Father and daughter drive you back to a small wooden house near the placid blue expanse of Gardiners Bay; the air is thick with salt, sweet with cut grass. Packard’s son-in-law is clearing some surprisingly large spiders out of an old kayak. Packard is here for a month with his longtime partner, Sara Compton, a former “Sesame Street” writer (she and her son Spencer co-wrote Choose Your Own Adventure No. 114, “Daredevil Park”), and shifting installments of children and grandchildren. Over Greek salad, strong coffee, and chopped pineapple, one grandson tells you that he was “a pretty risk-averse kid,” so he would always start a Choose book by making a set of conservative choices; then he’d go back and make far riskier choices, to see where they took him. He got to be a version of himself he recognized, and then a version of himself he didn’t recognize at all.

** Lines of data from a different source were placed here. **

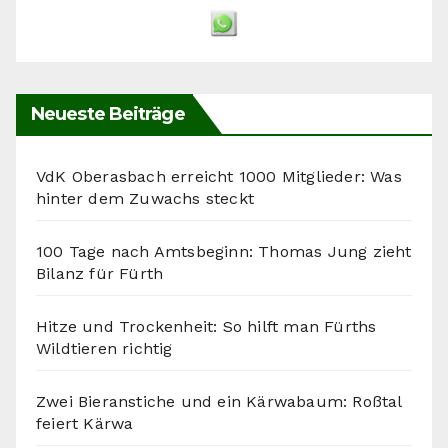
Neueste Beiträge
VdK Oberasbach erreicht 1000 Mitglieder: Was
hinter dem Zuwachs steckt
100 Tage nach Amtsbeginn: Thomas Jung zieht
Bilanz für Fürth
Hitze und Trockenheit: So hilft man Fürths
Wildtieren richtig
Zwei Bieranstiche und ein Kärwabaum: Roßtal
feiert Kärwa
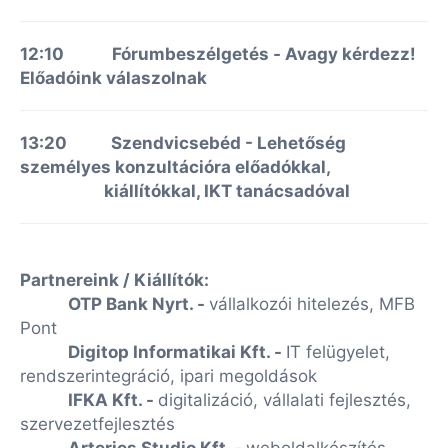
12:10 Fórumbeszélgetés
-
Avagy kérdezz!
Előadóink válaszolnak
13:20 Szendvicsebéd - Lehetőség
személyes konzultációra
előadókkal,
kiállítókkal, IKT tanácsadóval
Partnereink / Kiállítók:
OTP Bank Nyrt. -
vállalkozói hitelezés, MFB
Pont
Digitop Informatikai Kft. -
IT felügyelet,
rendszerintegráció, ipari megoldások
IFKA Kft. -
digitalizáció, vállalati fejlesztés,
szervezetfejlesztés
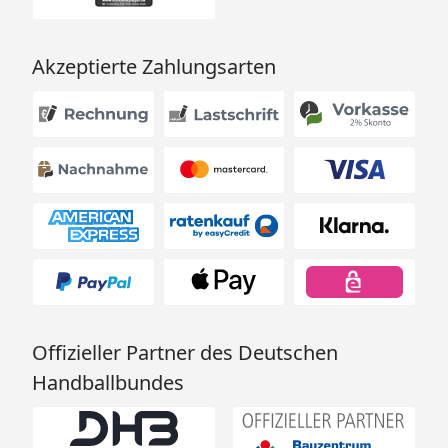
Akzeptierte Zahlungsarten
Offizieller Partner des Deutschen
Handballbundes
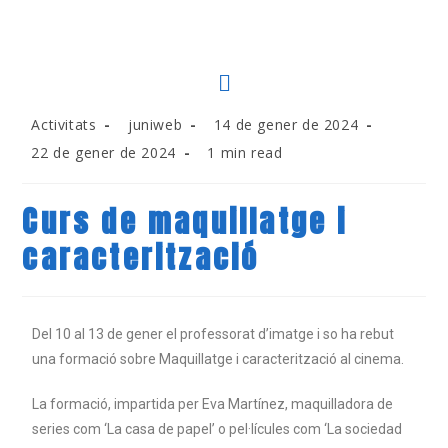
Activitats
juniweb
14 de gener de 2024
22 de gener de 2024
1 min read
Curs de maquillatge i
caracterització
Del 10 al 13 de gener el professorat d’imatge i so ha rebut
una formació sobre Maquillatge i caracterització al cinema.
La formació, impartida per Eva Martínez, maquilladora de
series com ‘La casa de papel’ o pel·lícules com ‘La sociedad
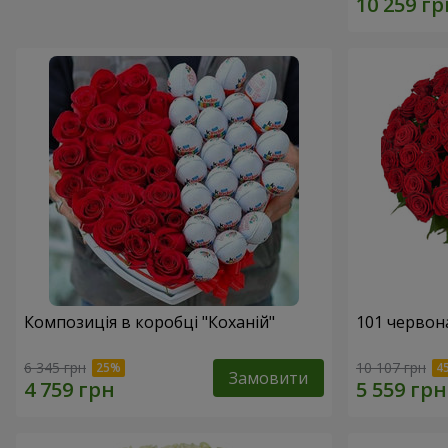
Композиція в коробці "Коханій"
101 червон
6 345 грн
10 107 грн
Замовити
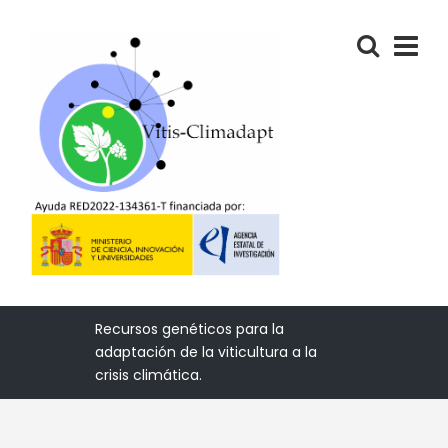
Recursos genéticos para la
adaptación de la viticultura a la
crisis climática.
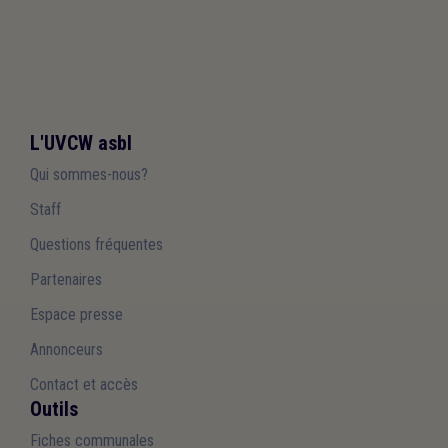
L'UVCW asbl
Qui sommes-nous?
Staff
Questions fréquentes
Partenaires
Espace presse
Annonceurs
Contact et accès
Outils
Fiches communales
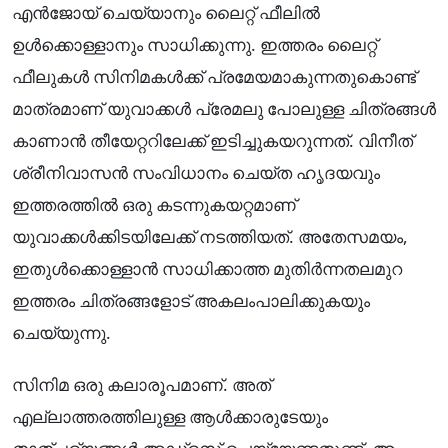
എൻജോയ് ചെയ്യാനും ലൈറ്റ് ഫീലിൽ
ഉൾക്കൊള്ളാനും സാധിക്കുന്നു. ഇത്തരം ലൈറ്റ്
ഫീലുകൾ സിനിമകൾക്ക് പ്രമേയമാകുന്നതുകൊണ്ട്
മാത്രമാണ് യുവാക്കൾ പ്രേമലു പോലുള്ള ചിത്രങ്ങൾ
കാണാൻ തീയേറ്ററിലേക്ക് ഇടിച്ചുകയറുന്നത്. വിനീത്
ശ്രീനിവാസൻ സംവിധാനം ചെയ്ത ഹൃദയവും
ഇത്തരത്തിൽ ഒരു കടന്നുകയറ്റമാണ്
യുവാക്കൾക്കിടയിലേക്ക് നടത്തിയത്. അതേസമയം,
ഇതുൾക്കൊള്ളാൻ സാധിക്കാത്ത മുതിര്‍ന്നതലമുറ
ഇത്തരം ചിത്രങ്ങളോട് അകലംപാലിക്കുകയും
ചെയ്യുന്നു.
സിനിമ ഒരു കലാരൂപമാണ്. അത്
എല്ലാത്തരത്തിലുള്ള ആൾക്കാരുടേയും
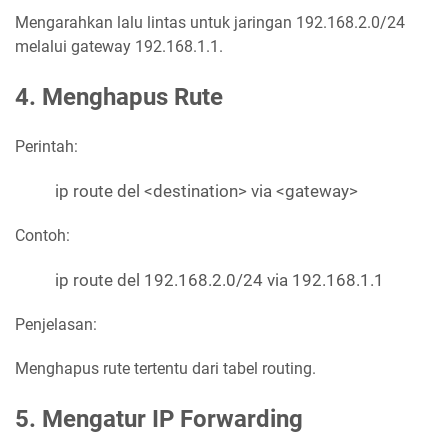
Mengarahkan lalu lintas untuk jaringan 192.168.2.0/24
melalui gateway 192.168.1.1.
4. Menghapus Rute
Perintah:
ip route del <destination> via <gateway>
Contoh:
ip route del 192.168.2.0/24 via 192.168.1.1
Penjelasan:
Menghapus rute tertentu dari tabel routing.
5. Mengatur IP Forwarding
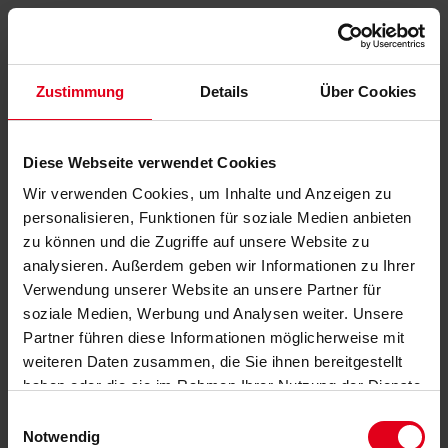
Zustimmung
Details
Über Cookies
Diese Webseite verwendet Cookies
Wir verwenden Cookies, um Inhalte und Anzeigen zu
personalisieren, Funktionen für soziale Medien anbieten
zu können und die Zugriffe auf unsere Website zu
analysieren. Außerdem geben wir Informationen zu Ihrer
Verwendung unserer Website an unsere Partner für
soziale Medien, Werbung und Analysen weiter. Unsere
Partner führen diese Informationen möglicherweise mit
weiteren Daten zusammen, die Sie ihnen bereitgestellt
haben oder die sie im Rahmen Ihrer Nutzung der Dienste
gesammelt haben.
Datenschutzerklärung
anzeigen.
Einwilligungsauswahl
Notwendig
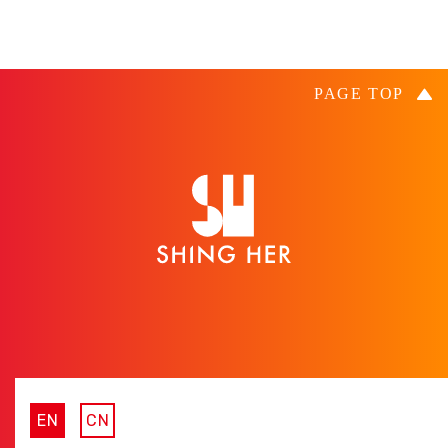
EN
CN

After lunch, Packard informs you that he has assembled a set of papers—plot graphs, old covers, rejection letters from publishers—that will help him tell you the story of the Choose series. He also has more to say about his enduring obsession with decision-making.

If you want to examine Packard’s papers, continue to ARCHIVES.

If you’d rather ask Packard more about his obsession with decisions, turn to IMPULSES.

ARCHIVES

At a glass patio table overlooking the bay, Packard shows you one of his plot charts: a graph that looks like a family tree. He explains the code: At every forking choice, he writes the decision above the line, the outcome below. A straight line means that the narration continues without a choice. A big black dot signifies an ending. Arrows show choices circling back. Asterisks indicate positive endings. In a 1984 pamphlet titled “How to Write a Book Like a Choose Your Own Adventure Book,” meant for young fans who wanted to create their own, Packard wrote, “Once you’ve outlined your book, your book will practically write itself! Well, not quite. But you’ll get a real feeling that you’re going to do it.”

On a faded Xerox copy of the 1981 Times article that helped make the series famous, you notice a note that Packard scribbled in the margins, next to a quote from an editor at Bantam about appreciating the randomness of the outcomes. “Not so,” Packard wrote, “a weird remark.” Randomness was never part of his compositional strategy. “My philosophy was that it should be like life,” he tells you. Smart decisions were more likely to result in a better outcome but wouldn’t always guarantee it. Virtuous choices didn’t always pay off. Packard wanted to imbue the books with moral realism, rather than write hollow ethical instruction manuals that invariably rewarded the “right” choices. He never constructed choices, however, that allowed the protagonist to make cruel decisions. Stupid ones, perhaps—but never cruel. While the choices often carry an ethical charge, they land within the realm of what a decent person might do—sometimes prioritizing his own welfare, sometimes another’s.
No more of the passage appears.